Why can't a chain rule exist for integration?

[Prem1998]

I was thinking if the known methods of integration are enough to integrate any given function. In differentiation, we've evaluated the derivatives of all the basic functions by first principles and then we have the chain rule and product rule to differentiate any possible combination (product or composition) of those basic functions.
But, in integration, if I need to integrate something like sin(x^3)*log(sin(e^(x2)) or something more complicated then all of the methods ,like substitution or integration by parts,will be of no use.
Isn't a more direct method like something similar to the chain rule required for integration?

 

[BvU]

All I can think of is partial integration .

 

[fresh_42]

The "product rule" for integration is called integration by parts.
The "chain rule" for integration is in a way the implicit function theorem.

 

[Prem1998]

All I can think of is partial integration .

I don't think we will ever be able to integrate the function I've written #1 using partial integration. And, there are even more complicated ones.

 

[Prem1998]

The "product rule" for integration is called integration by parts.
The "chain rule" for integration is in a way the implicit function theorem.

Integration by parts wouldn't be of much use in more complicated product functions because we have to integrate another product function after using it. It isn't in terms of the anti-derivatives of the original function.
I looked up implicit function theorem. It was about describing the graph of a relation, which is not a function, by two or more functions. How does it help in integrating something like e^(sqrt(tan(log(arcsin(sqrt(x))))?

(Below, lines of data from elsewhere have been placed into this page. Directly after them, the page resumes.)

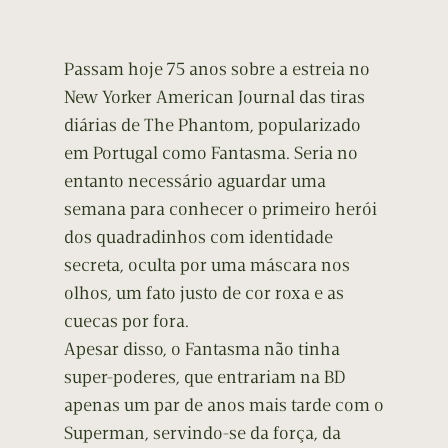
Passam hoje 75 anos sobre a estreia no
New Yorker American Journal das tiras
diárias de The Phantom, popularizado
em Portugal como Fantasma. Seria no
entanto necessário aguardar uma
semana para conhecer o primeiro herói
dos quadradinhos com identidade
secreta, oculta por uma máscara nos
olhos, um fato justo de cor roxa e as
cuecas por fora.
Apesar disso, o Fantasma não tinha
super-poderes, que entrariam na BD
apenas um par de anos mais tarde com o
Superman, servindo-se da força, da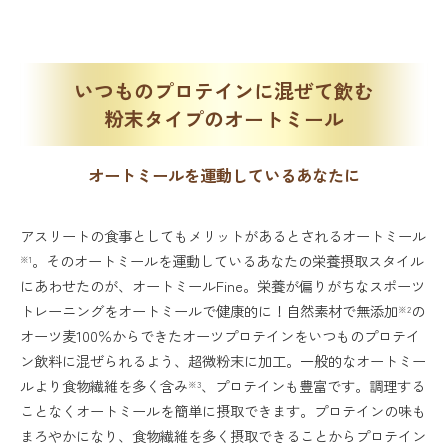
いつものプロテインに混ぜて飲む
粉末タイプのオートミール
オートミールを運動しているあなたに
アスリートの食事としてもメリットがあるとされるオートミール
。そのオートミールを運動しているあなたの栄養摂取スタイル
※1
にあわせたのが、オートミールFine。栄養が偏りがちなスポーツ
トレーニングをオートミールで健康的に！自然素材で無添加
の
※2
オーツ麦100％からできたオーツプロテインをいつものプロテイ
ン飲料に混ぜられるよう、超微粉末に加工。一般的なオートミー
ルより食物繊維を多く含み
、プロテインも豊富です。調理する
※3
ことなくオートミールを簡単に摂取できます。プロテインの味も
まろやかになり、食物繊維を多く摂取できることからプロテイン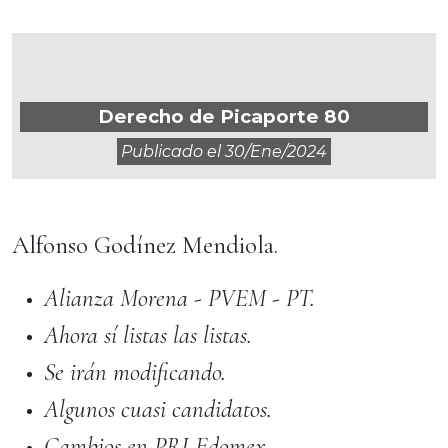
Derecho de Picaporte 80
Publicado el
30/ene/2024
Alfonso Godínez Mendiola.
Alianza Morena - PVEM - PT.
Ahora sí listas las listas.
Se irán modificando.
Algunos cuasi candidatos.
Cambios en PRI Edomex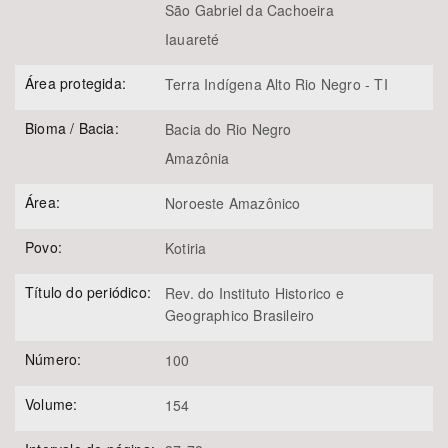
São Gabriel da Cachoeira
Iauareté
Área protegida:
Terra Indígena Alto Rio Negro - TI
Bioma / Bacia:
Bacia do Rio Negro
Amazônia
Área:
Noroeste Amazônico
Povo:
Kotiria
Título do periódico:
Rev. do Instituto Historico e
Geographico Brasileiro
Número:
100
Volume:
154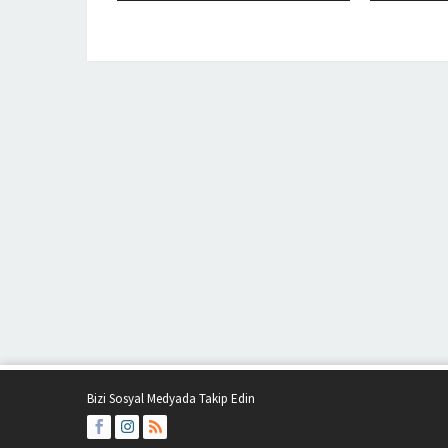
Bizi Sosyal Medyada Takip Edin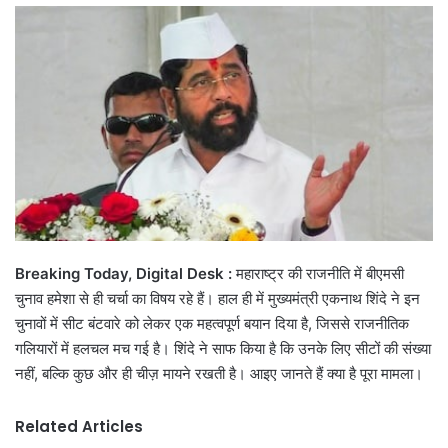
email
Breaking Today, Digital Desk :
महाराष्ट्र की राजनीति में बीएमसी
चुनाव हमेशा से ही चर्चा का विषय रहे हैं। हाल ही में मुख्यमंत्री एकनाथ शिंदे ने इन
चुनावों में सीट बंटवारे को लेकर एक महत्वपूर्ण बयान दिया है, जिससे राजनीतिक
गलियारों में हलचल मच गई है। शिंदे ने साफ किया है कि उनके लिए सीटों की संख्या
नहीं, बल्कि कुछ और ही चीज़ मायने रखती है। आइए जानते हैं क्या है पूरा मामला।
Related Articles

Differentiating it is kid's stuff but integrating it is quite stressful.

 

[fresh_42]

Well in the end, my math teacher at school has been right, as he said:
"Differentiation can be done by everyone, integration is an art."

However, the statement is a bit unfair, since for differentiation we rely on polynomials and a list of functions which we already calculated. But integrating polynomials or looking up lists can be done for integration, too. When sea becomes rough, we have to fall back on the definition by limits. In both cases. And in both cases it can be done this way.

 

[BvU]

sin(x^3)*log(sin(e^(x2))

Since we're in a physics forum: I have seen very few of such pathological integrals (or ones like $$e^{\sqrt { \tan\left (\log\left (\arcsin\left (\sqrt x\right ) \right )\right ) } } $$ pass by in the textbooks I've used in my career.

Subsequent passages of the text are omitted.